Favoritism is also more likely when parents are under a great deal of stress (e.g., marital problems, financial worries). In these cases, parents may be unable to inhibit their true feelings or monitor how fair they're behaving. Evolutionary theorists argue that when emotional or material resources are limited, parents will favor children who have the most potential to thrive and reproduce.
Unfortunately, the consequences of parental favoritism are what you might expect — they're mostly bad. Disfavored children experience worse outcomes across the board: more depression, greater aggressiveness, lower self-esteem, and poorer academic performance. These repercussions are far more extreme than any benefits the favored children get out of it (negative things just have a stronger impact on people than positive things). And it's not all rosy for the favored children either — their siblings often come to resent them, poisoning those relationships.
Many of these consequences persist long after children have grown up and moved out of the house. People don't soon forget that they were disfavored by their parents, and many people report that being disfavored as a child continues to affect their self-esteem and their relationships in adulthood.
To make matters worse, parents are even more likely to play favorites once their children are grown up, sustaining the toxic family dynamics (e.g., bad feelings, sibling resentment). The causes of the favoritism, however, are a bit different once the children become adults. Parents still favor daughters and less deviant children, but they also give preference to children who live closer, share the parents' values, and, not surprisingly, have provided the parents with emotional or financial support.
It's important to keep in mind that parental favoritism is only problematic when there are consistent and arbitrary differences in treatment. In cases where favoritism is unavoidable (e.g., with newborns, needier children), parents who explain its necessity to the other children can usually offset any negative consequences.
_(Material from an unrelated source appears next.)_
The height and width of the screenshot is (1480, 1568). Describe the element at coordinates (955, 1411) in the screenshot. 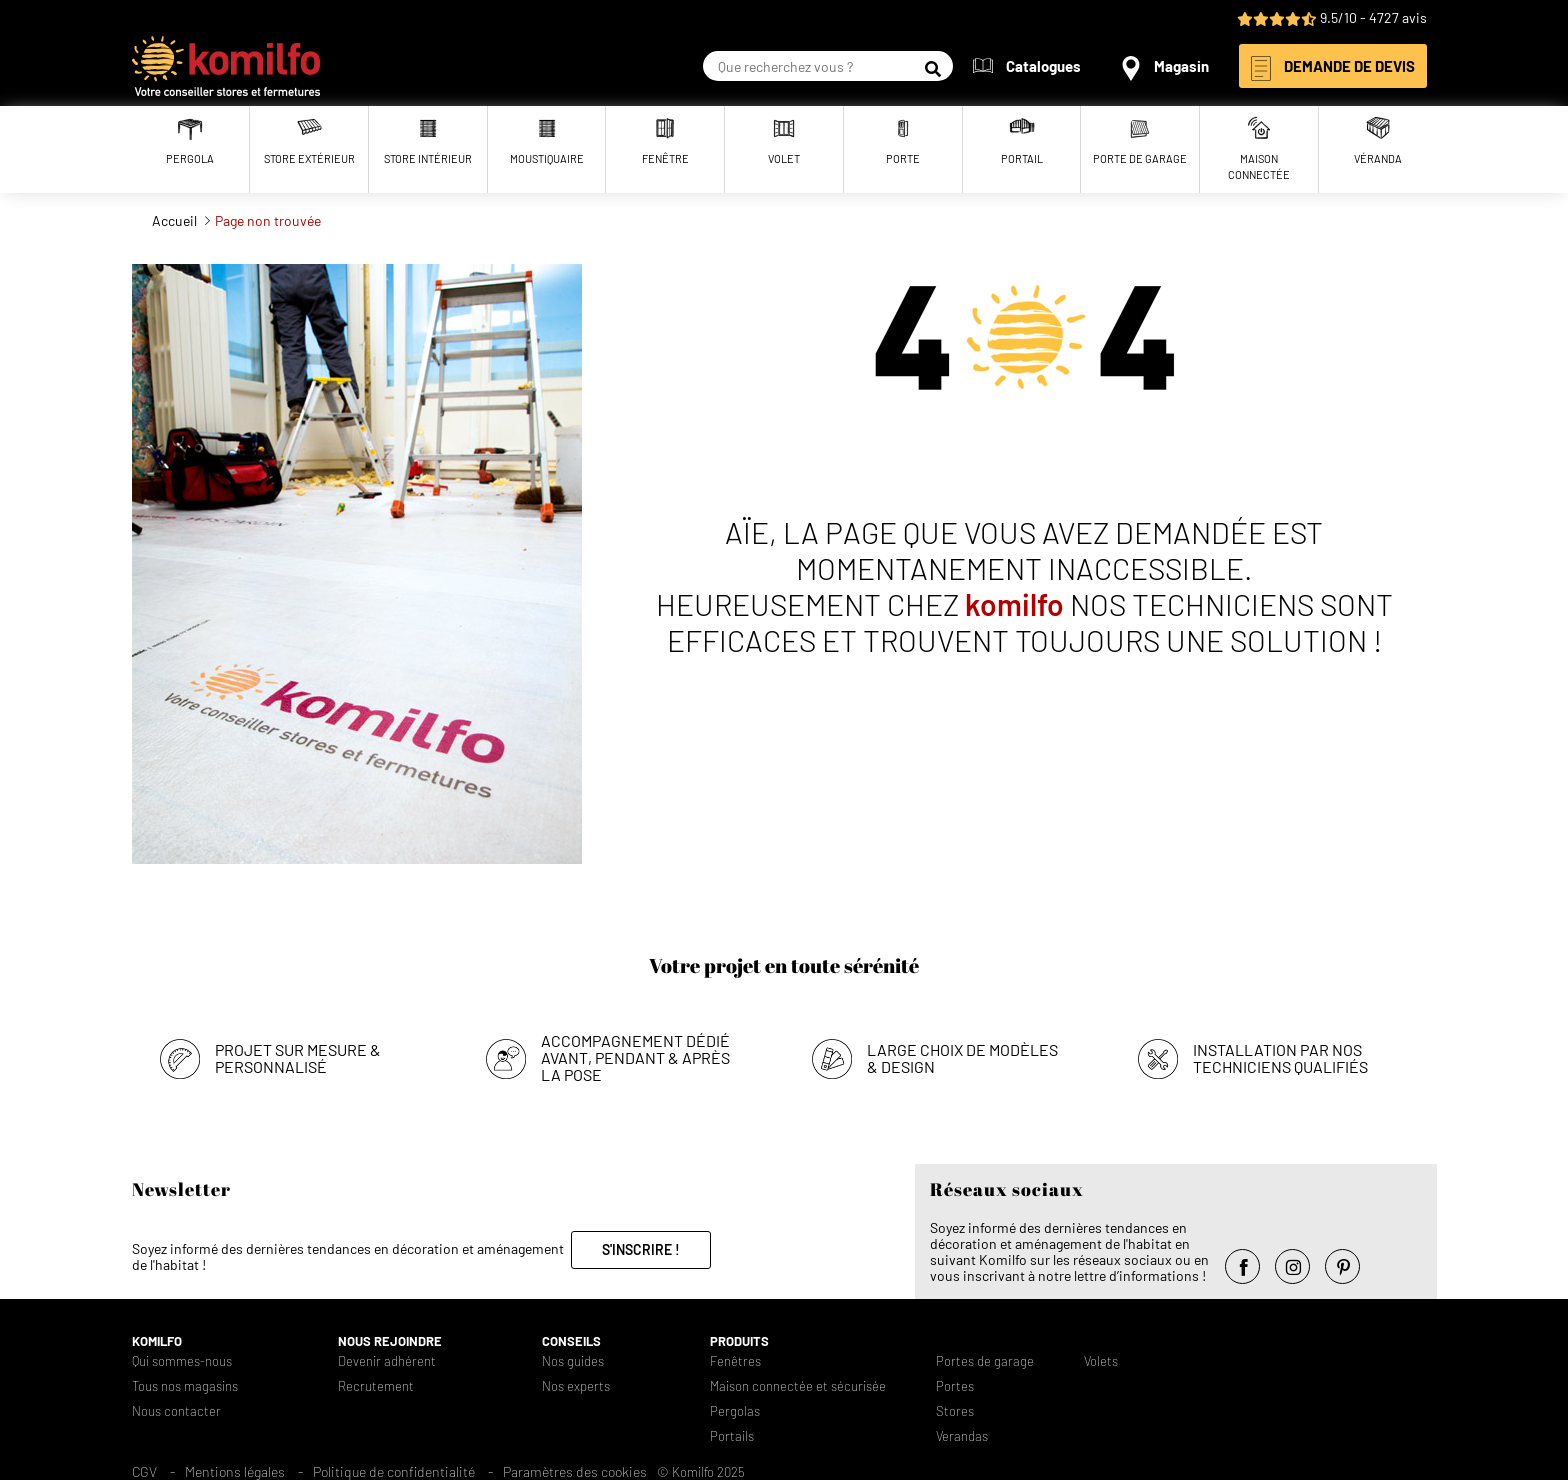 I see `Stores` at that location.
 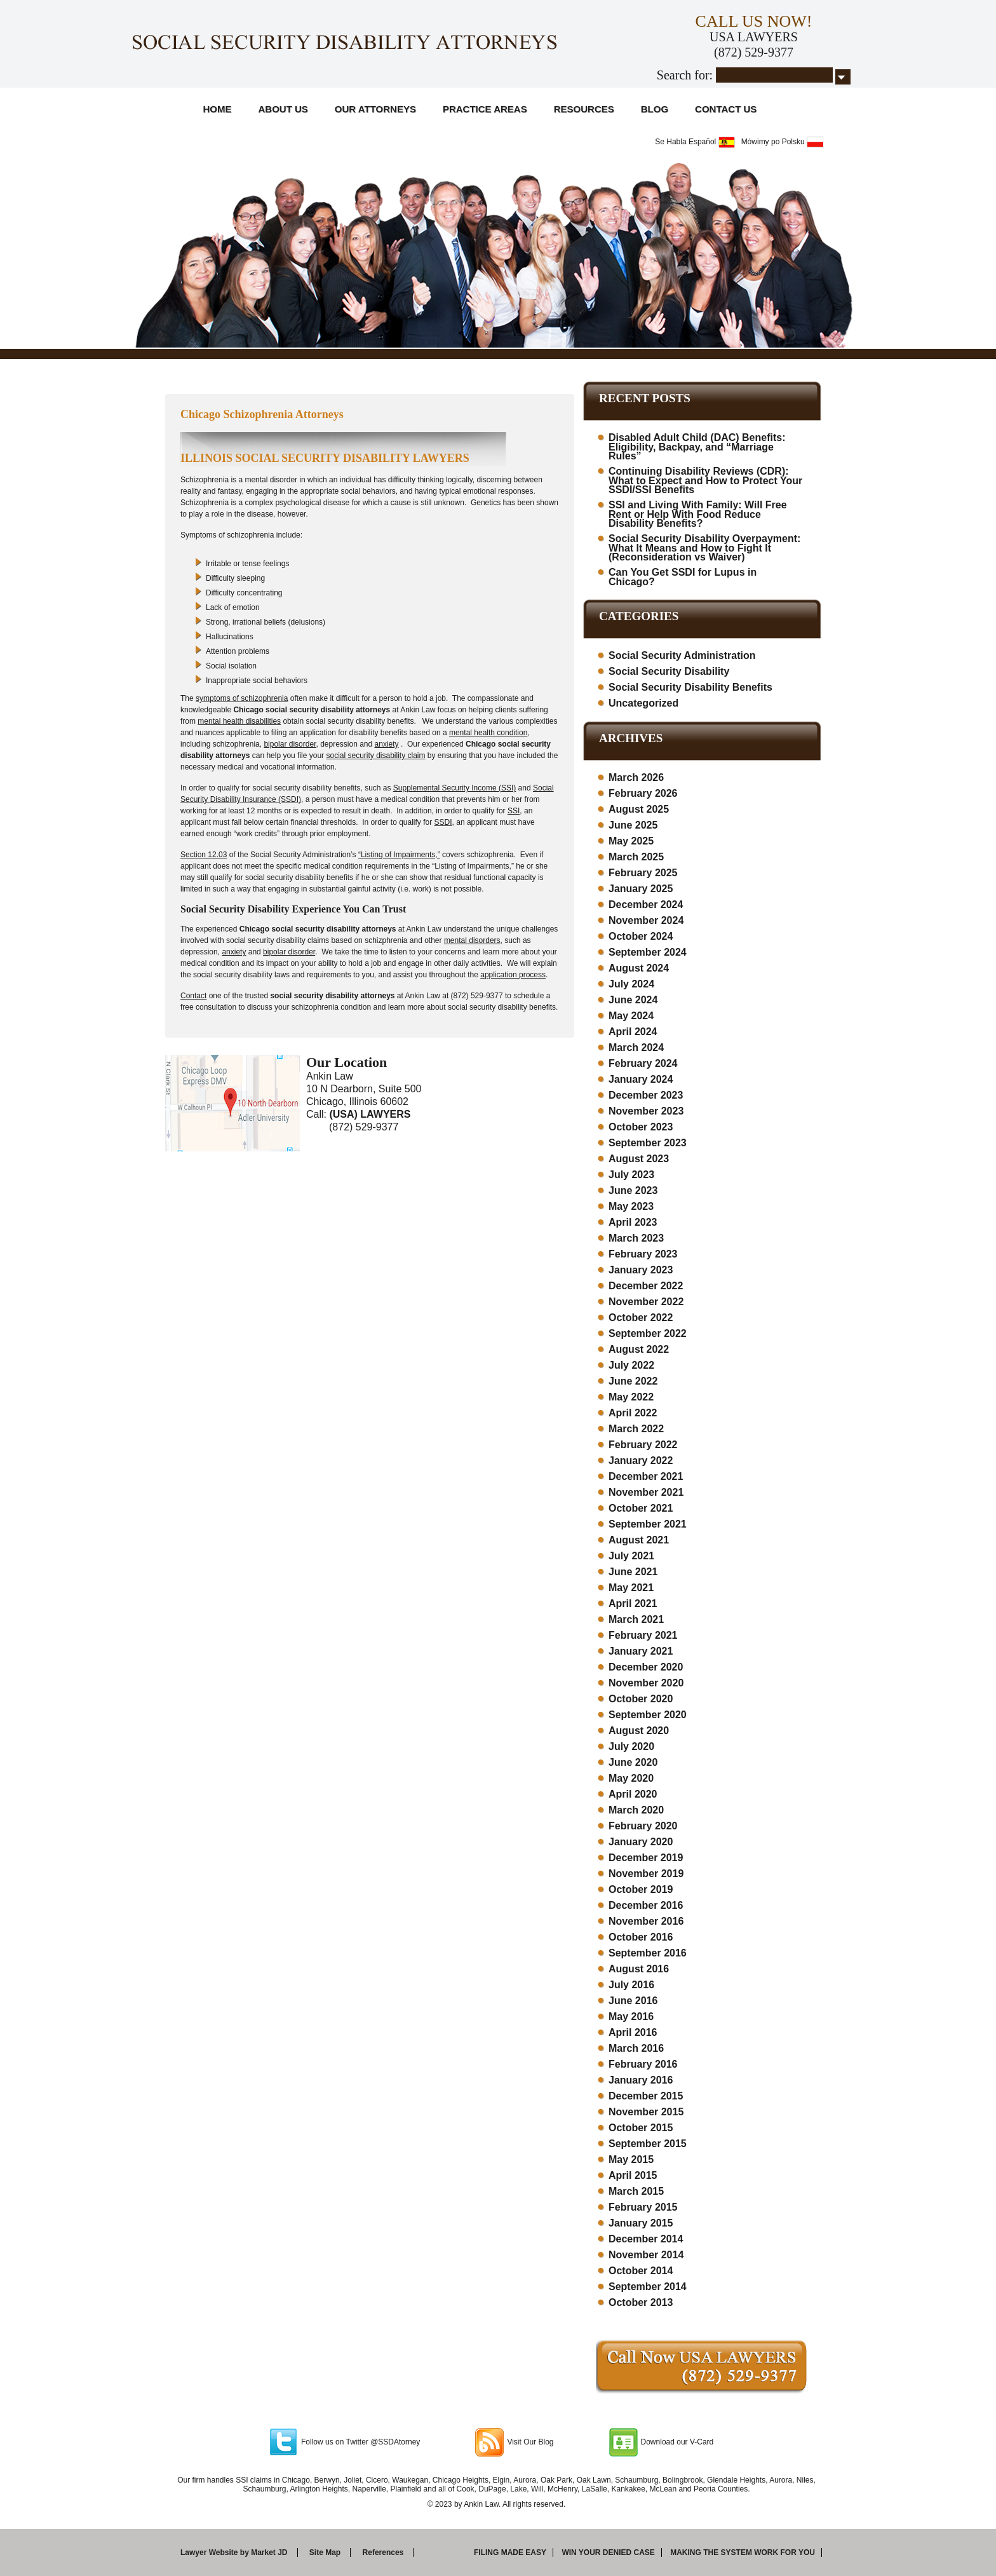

Interestingly, children's well-being is highest when parents exhibit no favoritism toward anyone, even higher than the well-being of children who are favored by their parents. This disparity may occur because favored children have to contend with sibling hostility, or perhaps because families that practice favoritism tend to be dysfunctional in other ways.
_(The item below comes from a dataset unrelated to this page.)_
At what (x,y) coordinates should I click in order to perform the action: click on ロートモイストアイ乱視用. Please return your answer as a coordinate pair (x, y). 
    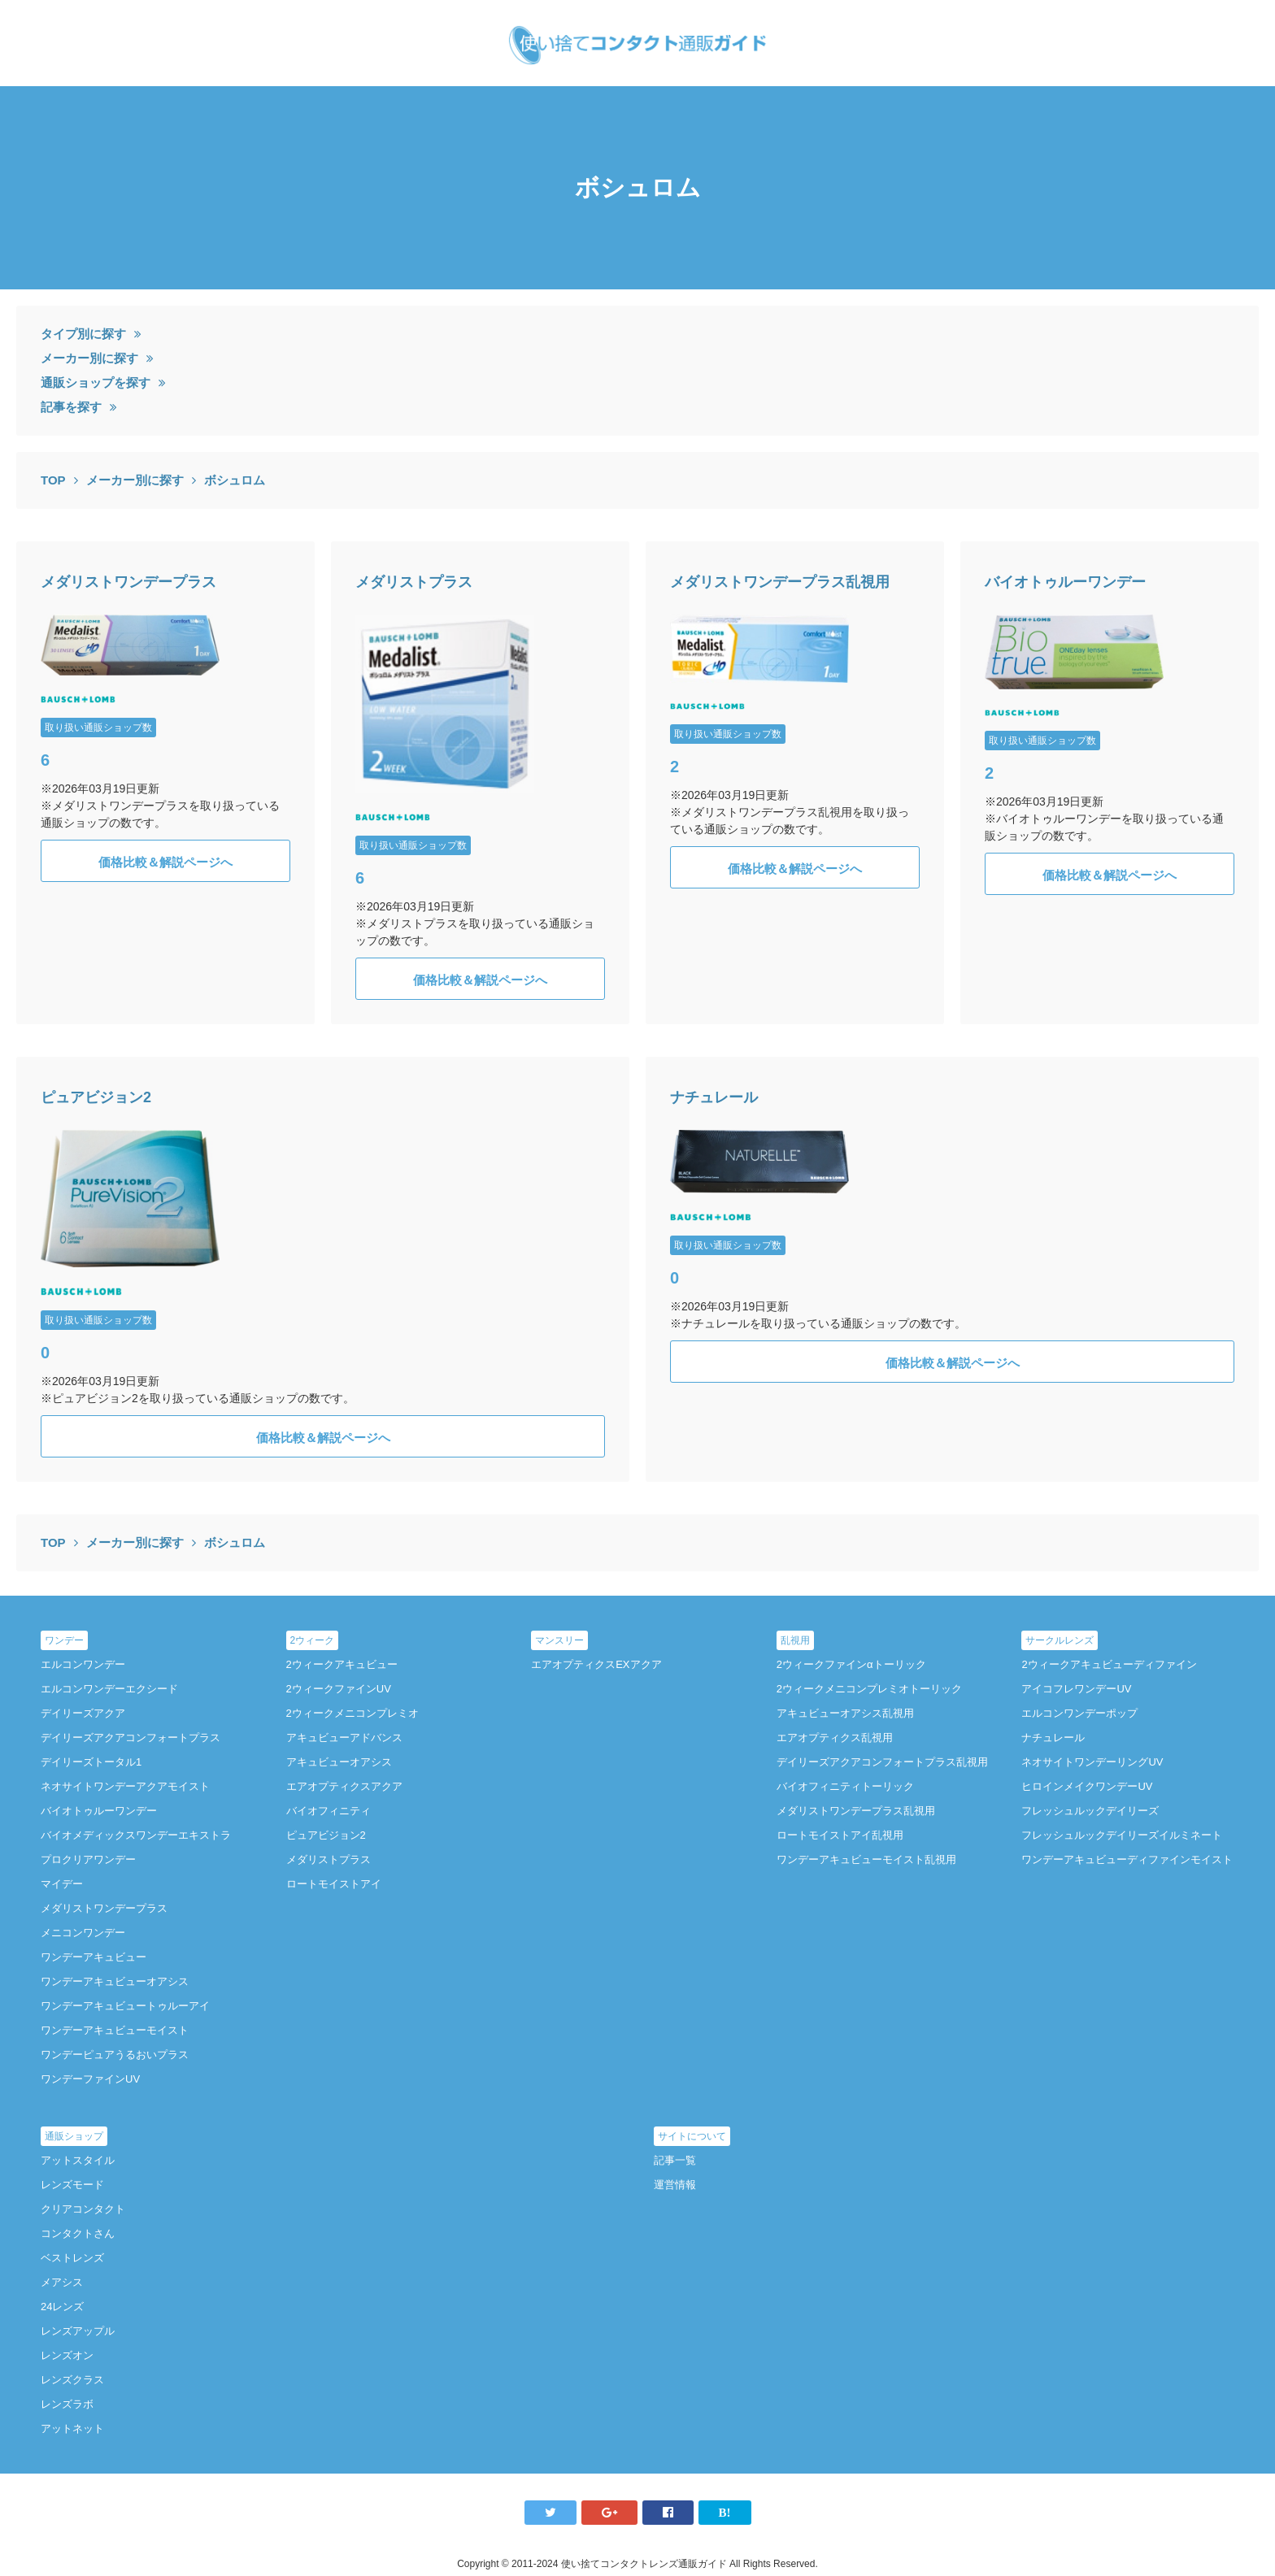     Looking at the image, I should click on (840, 1835).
Nearly all parents worry about whether they play favorites. But even when parents vow to treat their children equally, they soon find that this is just not possible. Every child is different and parents must respond to their unique characteristics appropriately. You shouldn't react to a 3-year-old's tantrums in the same way as you would to a 13-year-old's. You can't deal with aggressive children in the same way as passive children. Even identical twins can't be treated identically. When it comes down to it, every child wants to feel like they're different, not clones of their siblings. The best parents can do is stay aware of any differential treatment they give and try to be as fair as possible.